From the entries below, copy every line that holds the word "pricing".

(Beginning of DATA RECORDS)

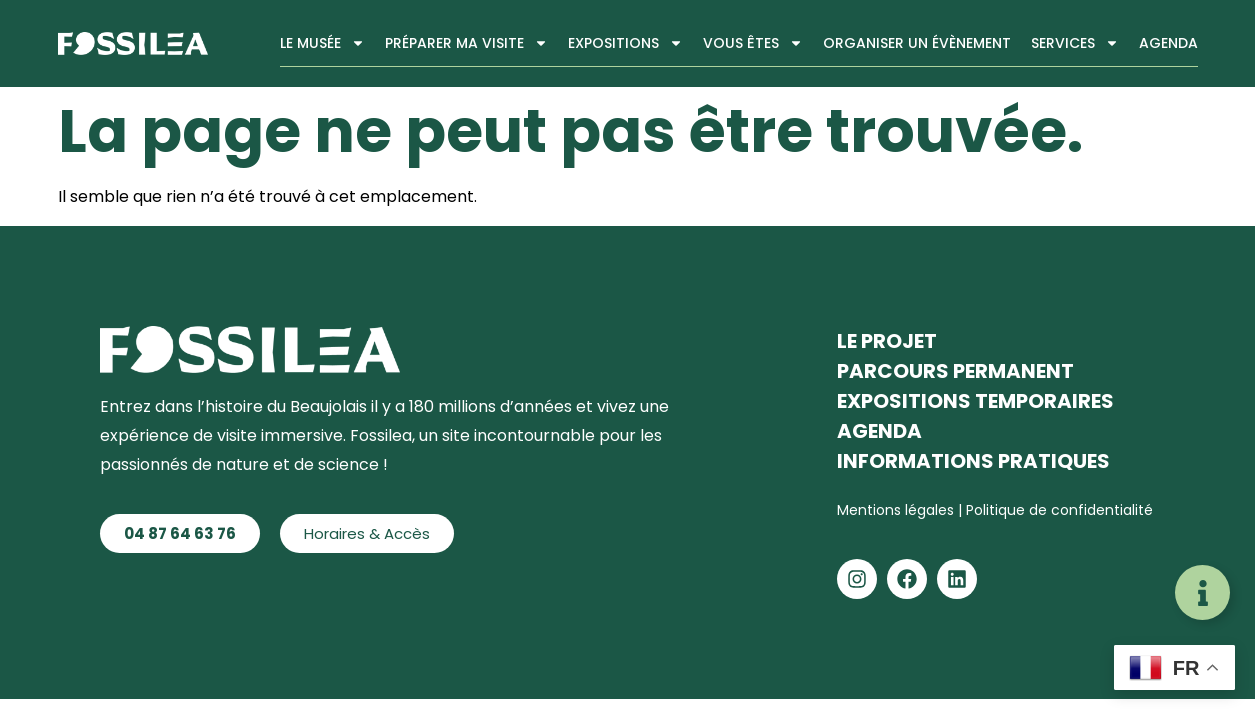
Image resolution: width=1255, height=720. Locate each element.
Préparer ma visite (466, 43)
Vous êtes (753, 43)
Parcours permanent (955, 371)
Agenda (1168, 43)
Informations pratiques (973, 461)
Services (1075, 43)
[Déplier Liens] (1202, 592)
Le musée (322, 43)
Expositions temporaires (975, 401)
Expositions (625, 43)
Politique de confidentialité (1059, 510)
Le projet (887, 341)
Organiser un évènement (917, 43)
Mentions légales (897, 510)
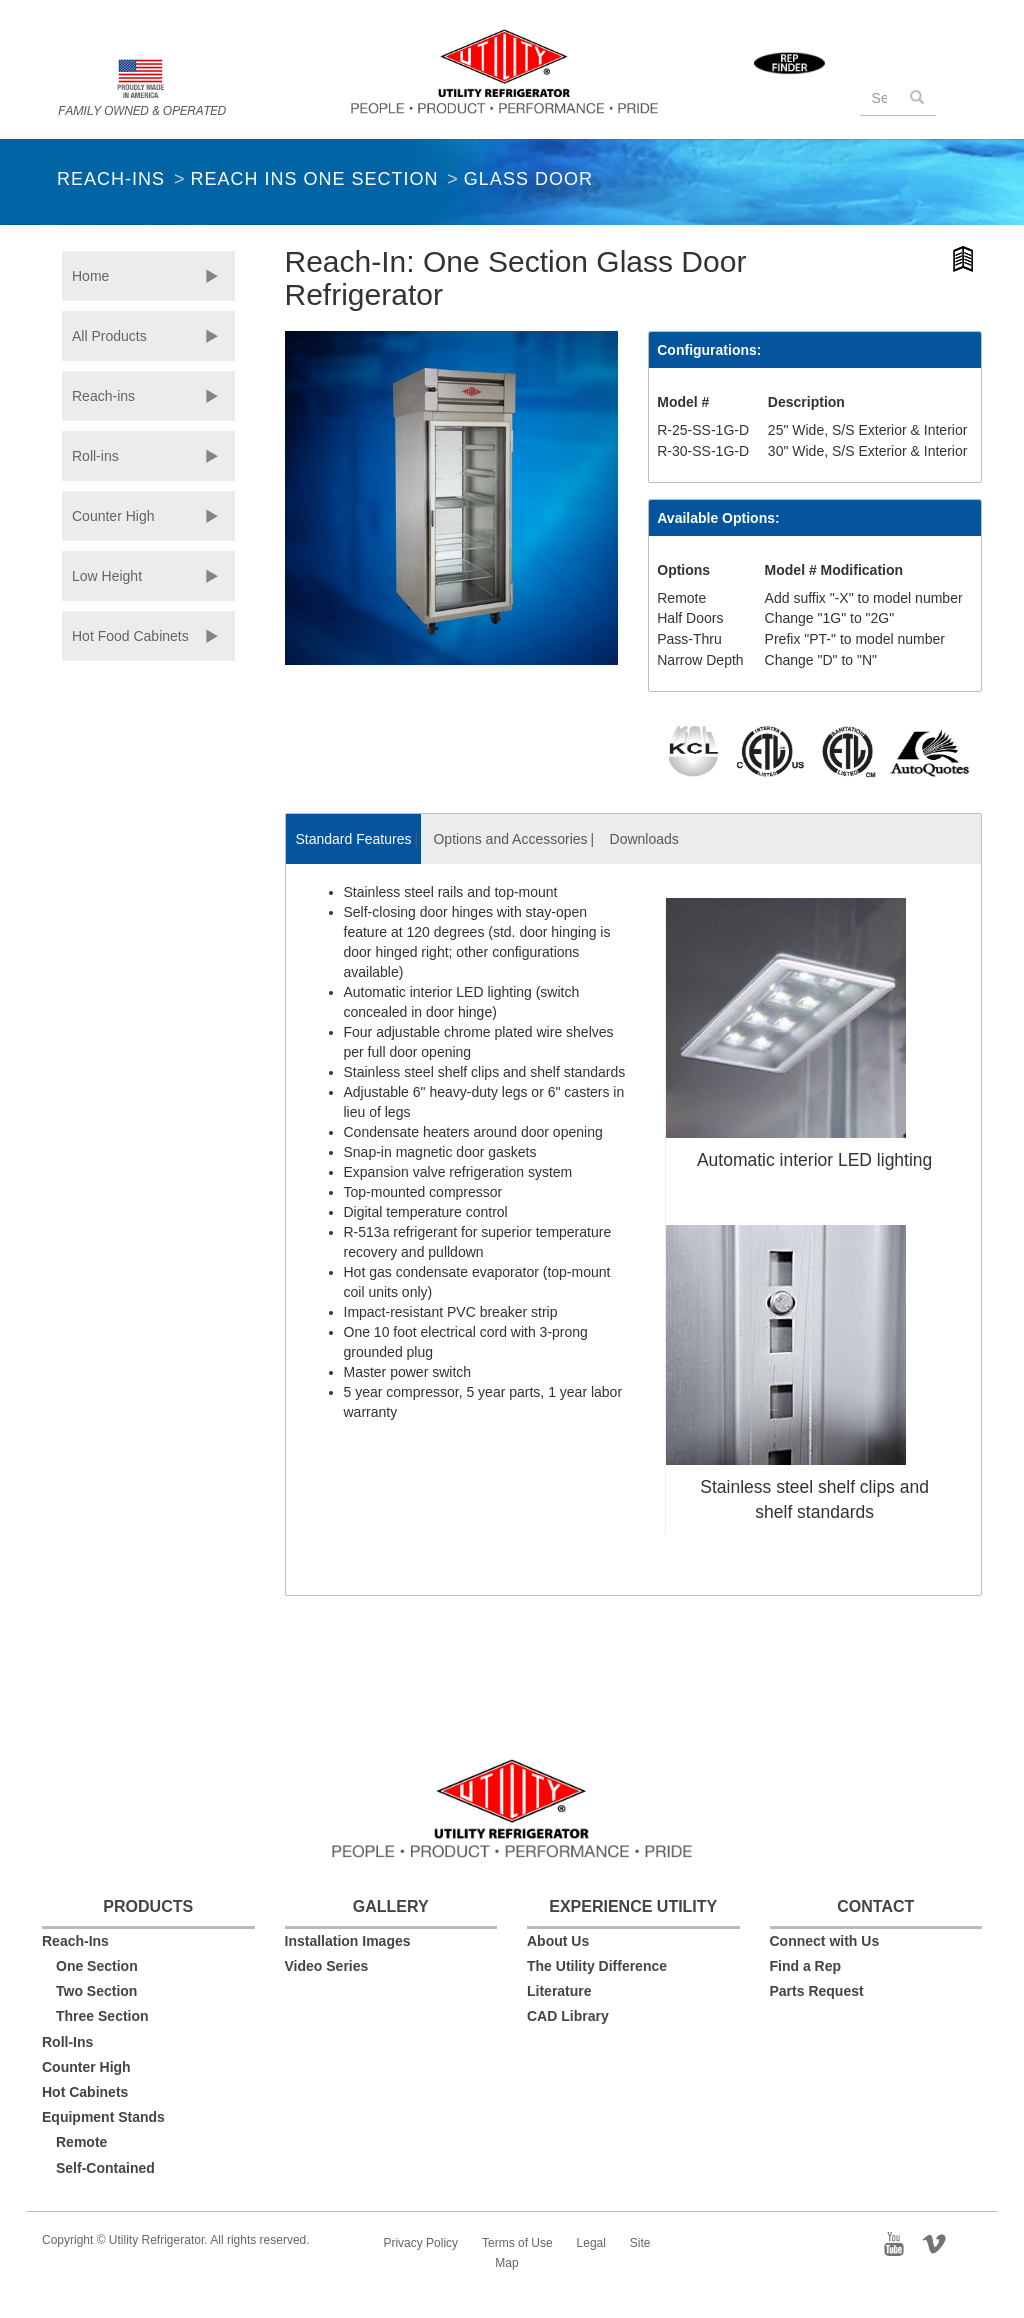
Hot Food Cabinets (130, 636)
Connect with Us (825, 1941)
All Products (109, 336)
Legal (591, 2243)
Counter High (113, 516)
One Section (97, 1966)
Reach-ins (103, 396)
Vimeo (941, 2242)
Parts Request (817, 1991)
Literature (559, 1991)
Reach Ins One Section (314, 179)
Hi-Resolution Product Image (964, 262)
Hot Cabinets (85, 2092)
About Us (558, 1941)
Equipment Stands (103, 2117)
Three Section (102, 2016)
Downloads (644, 839)
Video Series (327, 1966)
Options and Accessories (510, 839)
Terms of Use (517, 2243)
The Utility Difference (597, 1966)
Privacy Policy (420, 2243)
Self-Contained (105, 2168)
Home (90, 276)
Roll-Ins (67, 2042)
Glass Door (528, 179)
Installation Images (348, 1941)
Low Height (107, 576)
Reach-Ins (111, 179)
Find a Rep (806, 1966)
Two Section (96, 1991)
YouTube (900, 2242)
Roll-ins (95, 456)
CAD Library (568, 2016)
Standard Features (354, 839)
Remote (81, 2142)
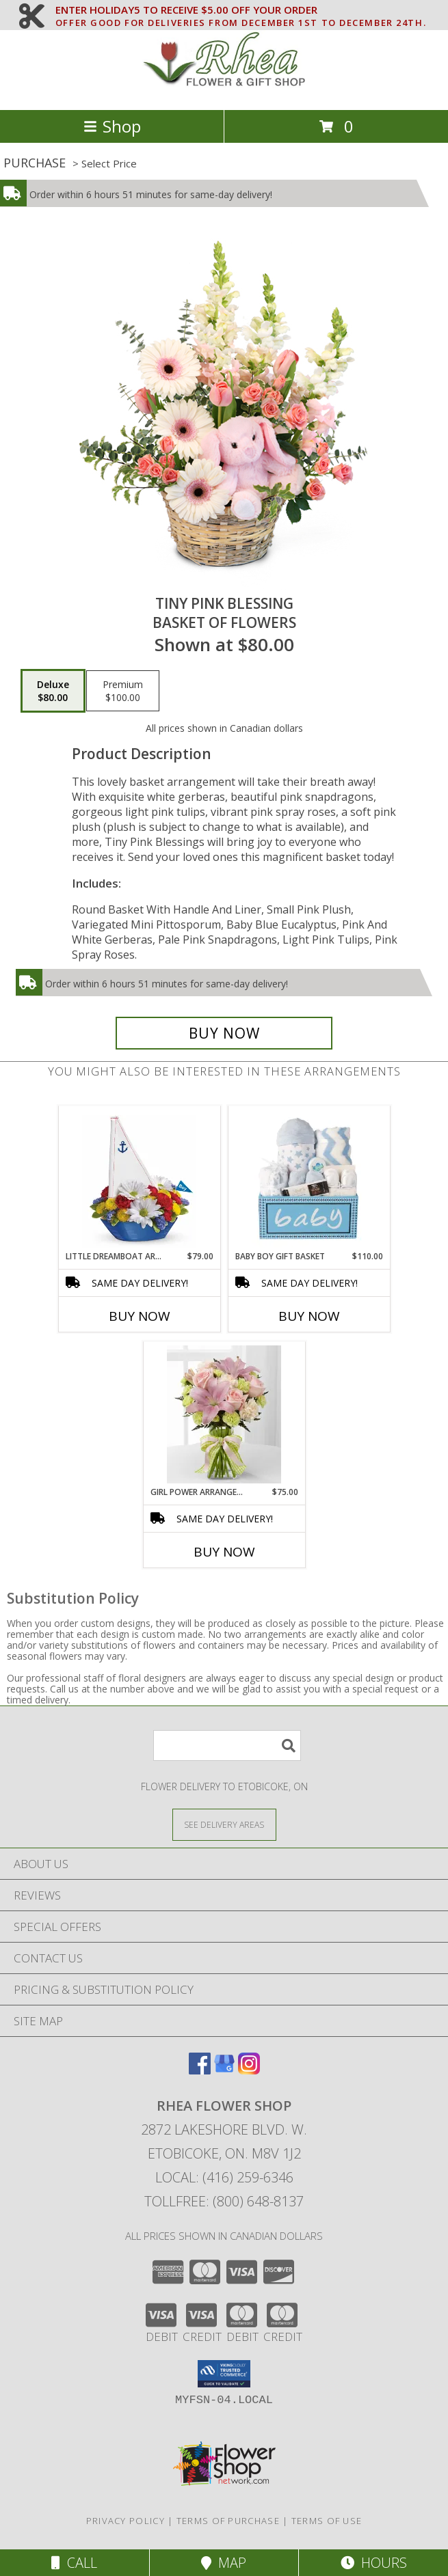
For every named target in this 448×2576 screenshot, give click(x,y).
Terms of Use (327, 2521)
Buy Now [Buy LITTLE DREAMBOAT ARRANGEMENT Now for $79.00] (139, 1316)
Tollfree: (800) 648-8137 (224, 2201)
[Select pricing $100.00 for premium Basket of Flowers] (123, 691)
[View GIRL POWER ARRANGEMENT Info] (224, 1414)
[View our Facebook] (200, 2070)
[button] (224, 2373)
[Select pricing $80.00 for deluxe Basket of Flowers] (53, 691)
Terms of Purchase (228, 2521)
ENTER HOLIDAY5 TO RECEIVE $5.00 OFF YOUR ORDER (240, 10)
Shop (112, 126)
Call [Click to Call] (74, 2562)
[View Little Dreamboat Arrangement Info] (139, 1179)
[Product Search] (227, 1745)
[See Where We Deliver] (224, 1824)
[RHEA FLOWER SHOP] (224, 89)
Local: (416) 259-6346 (224, 2177)
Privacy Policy (125, 2521)
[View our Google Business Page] (224, 2070)
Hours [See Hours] (374, 2562)
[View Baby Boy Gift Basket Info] (309, 1178)
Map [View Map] (223, 2562)
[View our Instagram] (249, 2070)
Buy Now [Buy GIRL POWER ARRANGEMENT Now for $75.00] (224, 1552)
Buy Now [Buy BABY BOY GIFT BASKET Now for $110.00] (309, 1316)
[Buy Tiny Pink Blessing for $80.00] (224, 1033)
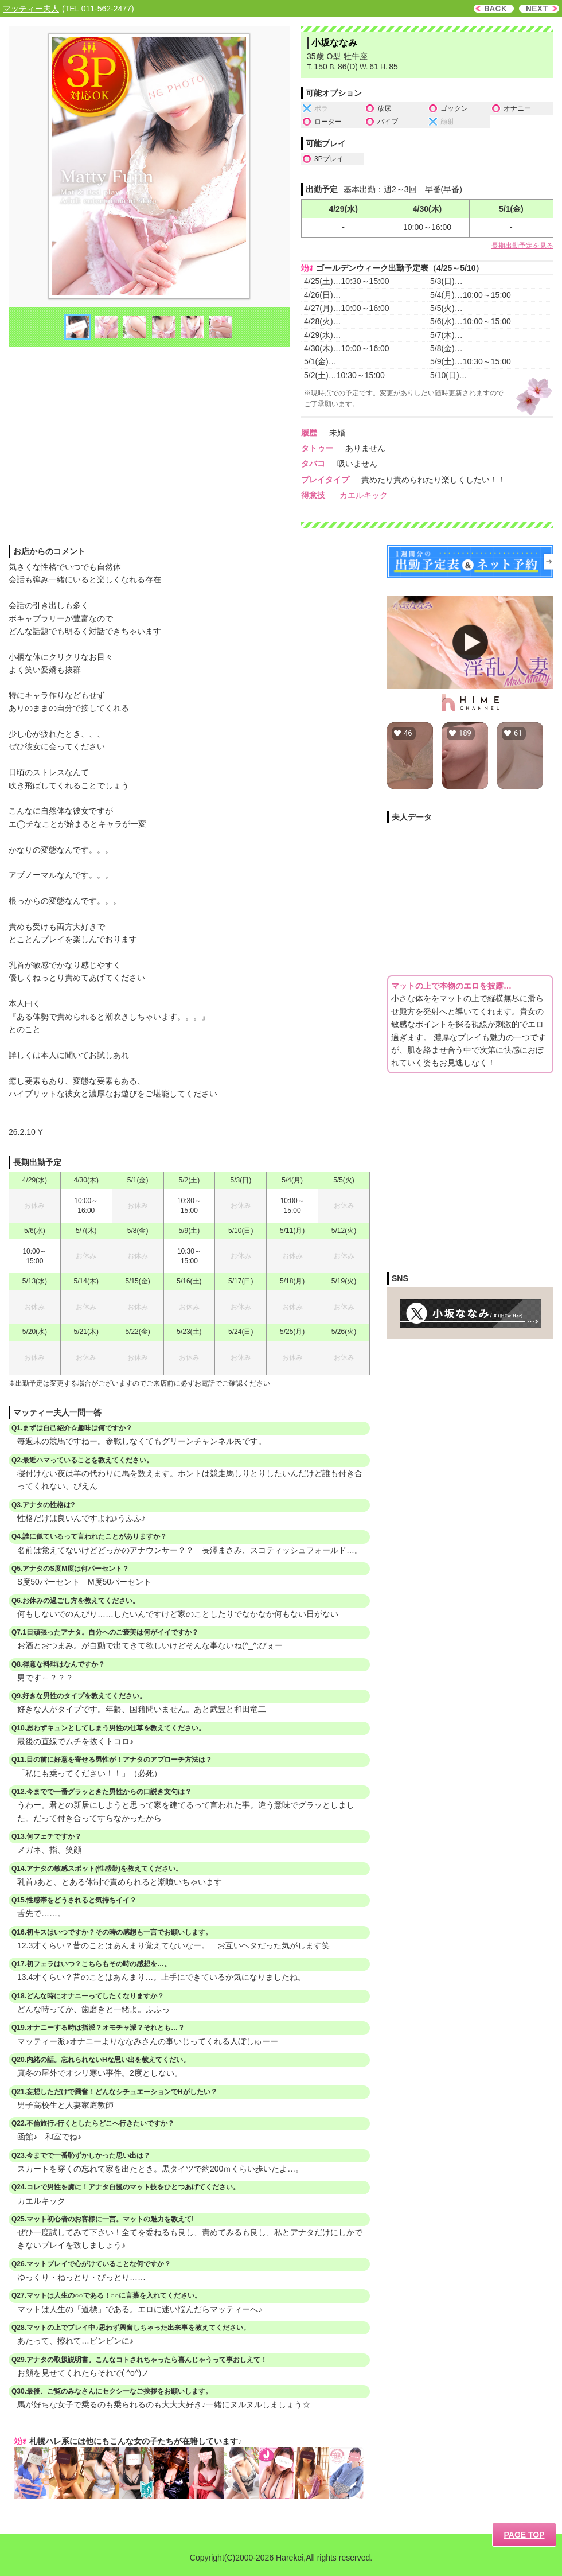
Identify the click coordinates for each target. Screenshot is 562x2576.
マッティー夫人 (31, 8)
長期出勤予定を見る (522, 246)
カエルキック (363, 495)
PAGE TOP (524, 2534)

(End of DATA RECORDS)

## ANSWER TO THE PROBLEM
[Select pricing $100.00 for premium Basket of Flowers] (123, 691)
[Select pricing $80.00 for deluxe Basket of Flowers] (53, 691)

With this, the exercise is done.